The Ancient Roman city of Pompeii was “buried by a volcanic eruption in AD 79 and was not rediscovered until the 18th Century.” There is fear that this once lost city could be at risk of becoming lost yet again. Over the years, Pompeii has suffered from damage due to inclement weather, neglect, looting, underinvestment, and mismanagement. Many aspects of the ruins are currently in jeopardy. According to Antonio Irlando, about 1,600 square feet of frescos are lost and approximately 3,000 stones disintegrate annually as a result of insufficient maintenance. As one of Italy’s major tourist attractions, the loss and damage of aspects of this historic city are “intolerable,” and in 2008 the government had acknowledged this as a “state of emergency.”
The House of the Gladiators, known as the Schola Armaturarum, collapsed due to heavy rains in 2010. The damage to this archaeological site has been called “an irreparable wound” and “a shame for Italy” by the president of Italy’s National Association of Archaeologists, Tsao Cevoli, and by the Italian President, Giorgio Napolitano, respectively. The additional funding and efforts enacted to improve preservation of Pompeii, two years before the collapse of Schola Armaturarum, have been viewed as being poorly and unsuccessfully conducted. The recent damage to the site has raised “concerns about Italy’s state support for its archaeological heritage.”
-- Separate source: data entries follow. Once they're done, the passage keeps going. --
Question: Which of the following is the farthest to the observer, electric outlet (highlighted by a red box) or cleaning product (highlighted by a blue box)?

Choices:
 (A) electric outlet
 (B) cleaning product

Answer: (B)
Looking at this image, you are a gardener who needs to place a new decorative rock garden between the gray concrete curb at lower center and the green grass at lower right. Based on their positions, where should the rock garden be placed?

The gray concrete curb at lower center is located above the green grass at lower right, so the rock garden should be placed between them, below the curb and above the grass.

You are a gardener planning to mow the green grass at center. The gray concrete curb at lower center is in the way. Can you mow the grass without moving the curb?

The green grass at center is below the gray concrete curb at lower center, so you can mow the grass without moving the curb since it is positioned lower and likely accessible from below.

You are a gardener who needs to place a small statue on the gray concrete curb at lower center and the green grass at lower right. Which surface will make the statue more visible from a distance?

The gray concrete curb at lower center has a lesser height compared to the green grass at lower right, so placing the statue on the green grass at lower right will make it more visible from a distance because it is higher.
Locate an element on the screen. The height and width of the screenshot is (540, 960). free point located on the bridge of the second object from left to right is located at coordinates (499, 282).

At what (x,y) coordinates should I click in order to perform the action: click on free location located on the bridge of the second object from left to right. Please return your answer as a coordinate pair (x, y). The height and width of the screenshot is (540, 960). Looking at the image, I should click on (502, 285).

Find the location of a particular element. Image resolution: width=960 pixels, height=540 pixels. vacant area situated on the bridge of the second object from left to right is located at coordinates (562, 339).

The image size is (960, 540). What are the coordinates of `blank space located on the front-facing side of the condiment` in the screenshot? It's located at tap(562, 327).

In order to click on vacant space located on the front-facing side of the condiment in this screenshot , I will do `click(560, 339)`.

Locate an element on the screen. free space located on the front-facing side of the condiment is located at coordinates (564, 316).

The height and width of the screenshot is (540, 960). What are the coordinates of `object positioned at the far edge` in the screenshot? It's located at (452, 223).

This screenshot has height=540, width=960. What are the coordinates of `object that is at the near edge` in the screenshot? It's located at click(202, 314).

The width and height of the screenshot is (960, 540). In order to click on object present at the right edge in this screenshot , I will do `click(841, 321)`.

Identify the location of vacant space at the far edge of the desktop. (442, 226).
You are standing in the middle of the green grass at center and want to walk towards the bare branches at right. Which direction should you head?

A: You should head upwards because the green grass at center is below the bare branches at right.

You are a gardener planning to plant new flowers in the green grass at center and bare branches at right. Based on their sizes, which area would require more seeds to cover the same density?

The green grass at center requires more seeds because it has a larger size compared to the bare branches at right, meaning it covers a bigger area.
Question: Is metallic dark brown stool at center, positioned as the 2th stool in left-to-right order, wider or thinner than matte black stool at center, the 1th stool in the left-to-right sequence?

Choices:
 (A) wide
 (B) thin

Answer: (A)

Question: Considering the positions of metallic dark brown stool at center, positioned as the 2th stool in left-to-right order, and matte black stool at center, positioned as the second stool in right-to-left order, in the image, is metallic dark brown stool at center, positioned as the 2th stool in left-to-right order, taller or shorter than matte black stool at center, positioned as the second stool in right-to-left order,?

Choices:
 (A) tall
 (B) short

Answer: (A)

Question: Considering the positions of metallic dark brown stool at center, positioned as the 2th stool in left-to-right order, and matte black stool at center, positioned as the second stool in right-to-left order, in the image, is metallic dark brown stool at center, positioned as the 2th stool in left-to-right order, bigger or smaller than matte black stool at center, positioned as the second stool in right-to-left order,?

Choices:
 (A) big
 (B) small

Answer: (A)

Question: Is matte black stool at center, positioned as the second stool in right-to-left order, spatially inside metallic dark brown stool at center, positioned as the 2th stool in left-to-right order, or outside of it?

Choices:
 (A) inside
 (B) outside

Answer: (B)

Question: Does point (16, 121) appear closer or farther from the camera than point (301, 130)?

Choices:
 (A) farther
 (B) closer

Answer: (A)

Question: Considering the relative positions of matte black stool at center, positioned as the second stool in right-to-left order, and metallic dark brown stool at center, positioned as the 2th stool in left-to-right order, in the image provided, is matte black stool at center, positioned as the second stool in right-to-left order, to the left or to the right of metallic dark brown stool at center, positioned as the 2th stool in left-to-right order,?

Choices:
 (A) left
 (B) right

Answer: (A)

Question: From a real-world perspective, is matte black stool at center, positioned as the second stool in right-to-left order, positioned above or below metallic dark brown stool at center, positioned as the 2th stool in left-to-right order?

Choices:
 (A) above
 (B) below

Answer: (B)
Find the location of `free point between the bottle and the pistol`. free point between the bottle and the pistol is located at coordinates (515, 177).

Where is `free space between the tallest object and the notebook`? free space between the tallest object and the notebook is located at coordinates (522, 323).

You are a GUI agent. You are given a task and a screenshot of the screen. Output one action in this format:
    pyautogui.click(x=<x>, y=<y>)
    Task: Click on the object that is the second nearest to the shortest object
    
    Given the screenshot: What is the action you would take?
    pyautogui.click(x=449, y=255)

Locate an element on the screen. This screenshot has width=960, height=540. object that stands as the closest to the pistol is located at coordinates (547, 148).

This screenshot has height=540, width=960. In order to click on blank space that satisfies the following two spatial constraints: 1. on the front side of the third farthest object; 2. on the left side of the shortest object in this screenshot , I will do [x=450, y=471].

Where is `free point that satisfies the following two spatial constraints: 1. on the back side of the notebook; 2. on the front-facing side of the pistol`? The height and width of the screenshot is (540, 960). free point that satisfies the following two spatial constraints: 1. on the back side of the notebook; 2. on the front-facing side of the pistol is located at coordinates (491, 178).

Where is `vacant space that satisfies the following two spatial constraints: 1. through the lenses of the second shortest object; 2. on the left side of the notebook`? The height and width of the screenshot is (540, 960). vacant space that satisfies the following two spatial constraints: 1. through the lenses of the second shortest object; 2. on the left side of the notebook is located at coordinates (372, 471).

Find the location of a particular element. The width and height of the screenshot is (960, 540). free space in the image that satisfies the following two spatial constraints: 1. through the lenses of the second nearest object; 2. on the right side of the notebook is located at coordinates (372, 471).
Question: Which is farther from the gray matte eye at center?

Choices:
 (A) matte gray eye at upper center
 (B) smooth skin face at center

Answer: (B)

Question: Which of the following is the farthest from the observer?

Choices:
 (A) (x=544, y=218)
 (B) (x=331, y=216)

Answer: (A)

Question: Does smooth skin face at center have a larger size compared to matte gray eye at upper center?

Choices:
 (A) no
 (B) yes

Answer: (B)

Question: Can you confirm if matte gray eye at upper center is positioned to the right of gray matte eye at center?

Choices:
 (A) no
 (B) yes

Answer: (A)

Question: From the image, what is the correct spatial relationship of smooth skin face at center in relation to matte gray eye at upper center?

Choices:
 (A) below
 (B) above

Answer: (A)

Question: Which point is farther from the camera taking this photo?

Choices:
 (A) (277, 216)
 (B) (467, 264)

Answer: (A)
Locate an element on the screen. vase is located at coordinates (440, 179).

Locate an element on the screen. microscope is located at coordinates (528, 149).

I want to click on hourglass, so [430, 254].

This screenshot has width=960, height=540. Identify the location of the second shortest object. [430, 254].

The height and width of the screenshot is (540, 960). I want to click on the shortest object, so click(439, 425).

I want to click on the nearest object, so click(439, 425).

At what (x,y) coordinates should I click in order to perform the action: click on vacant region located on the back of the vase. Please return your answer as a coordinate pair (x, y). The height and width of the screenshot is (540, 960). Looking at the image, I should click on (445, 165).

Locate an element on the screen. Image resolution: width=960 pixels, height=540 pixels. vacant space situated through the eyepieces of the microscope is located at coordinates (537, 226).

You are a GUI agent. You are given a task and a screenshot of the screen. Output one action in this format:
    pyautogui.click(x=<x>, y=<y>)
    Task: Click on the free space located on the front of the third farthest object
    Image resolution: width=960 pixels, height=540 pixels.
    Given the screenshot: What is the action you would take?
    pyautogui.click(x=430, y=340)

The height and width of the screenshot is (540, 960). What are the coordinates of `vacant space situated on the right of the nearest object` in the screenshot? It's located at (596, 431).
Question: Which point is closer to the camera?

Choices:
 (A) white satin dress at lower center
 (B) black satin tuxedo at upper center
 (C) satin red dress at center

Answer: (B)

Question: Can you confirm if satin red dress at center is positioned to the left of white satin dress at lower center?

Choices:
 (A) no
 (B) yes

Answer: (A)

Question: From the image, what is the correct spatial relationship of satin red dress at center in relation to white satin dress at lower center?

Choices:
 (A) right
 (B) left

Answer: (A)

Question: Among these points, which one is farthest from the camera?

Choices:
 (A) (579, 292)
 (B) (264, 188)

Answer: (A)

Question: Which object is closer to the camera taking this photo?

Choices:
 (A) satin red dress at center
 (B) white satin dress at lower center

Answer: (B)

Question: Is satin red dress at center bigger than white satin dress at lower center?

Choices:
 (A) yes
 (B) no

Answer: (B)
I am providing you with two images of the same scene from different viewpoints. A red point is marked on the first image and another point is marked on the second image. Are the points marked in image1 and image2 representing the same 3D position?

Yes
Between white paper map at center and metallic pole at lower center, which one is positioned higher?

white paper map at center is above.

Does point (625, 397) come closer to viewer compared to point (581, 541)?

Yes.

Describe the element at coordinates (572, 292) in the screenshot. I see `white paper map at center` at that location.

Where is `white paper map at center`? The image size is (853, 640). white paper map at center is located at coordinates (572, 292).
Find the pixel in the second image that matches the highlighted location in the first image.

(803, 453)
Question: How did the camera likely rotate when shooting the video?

Preservation of Pompeii’s history and ancient roman heritage are of utmost importance. The volcanic ash had “preserved many of the city’s buildings, frescos, silverware, mosaics and other artefacts,” and now Google is preserving the ancient city digitally with their “Street View” feature. The antiquated Roman city can be rediscovered once again by Internet users who can “now walk the streets of Pompeii without dusting up their shoes with the volcanic ash.” The Associated Press reported in 2009 that the Google application “allows Internet users to view panoramic street-level pictures” of “the avenues, villas, temples and theaters of the ancient town,” preserving the image of Pompeii.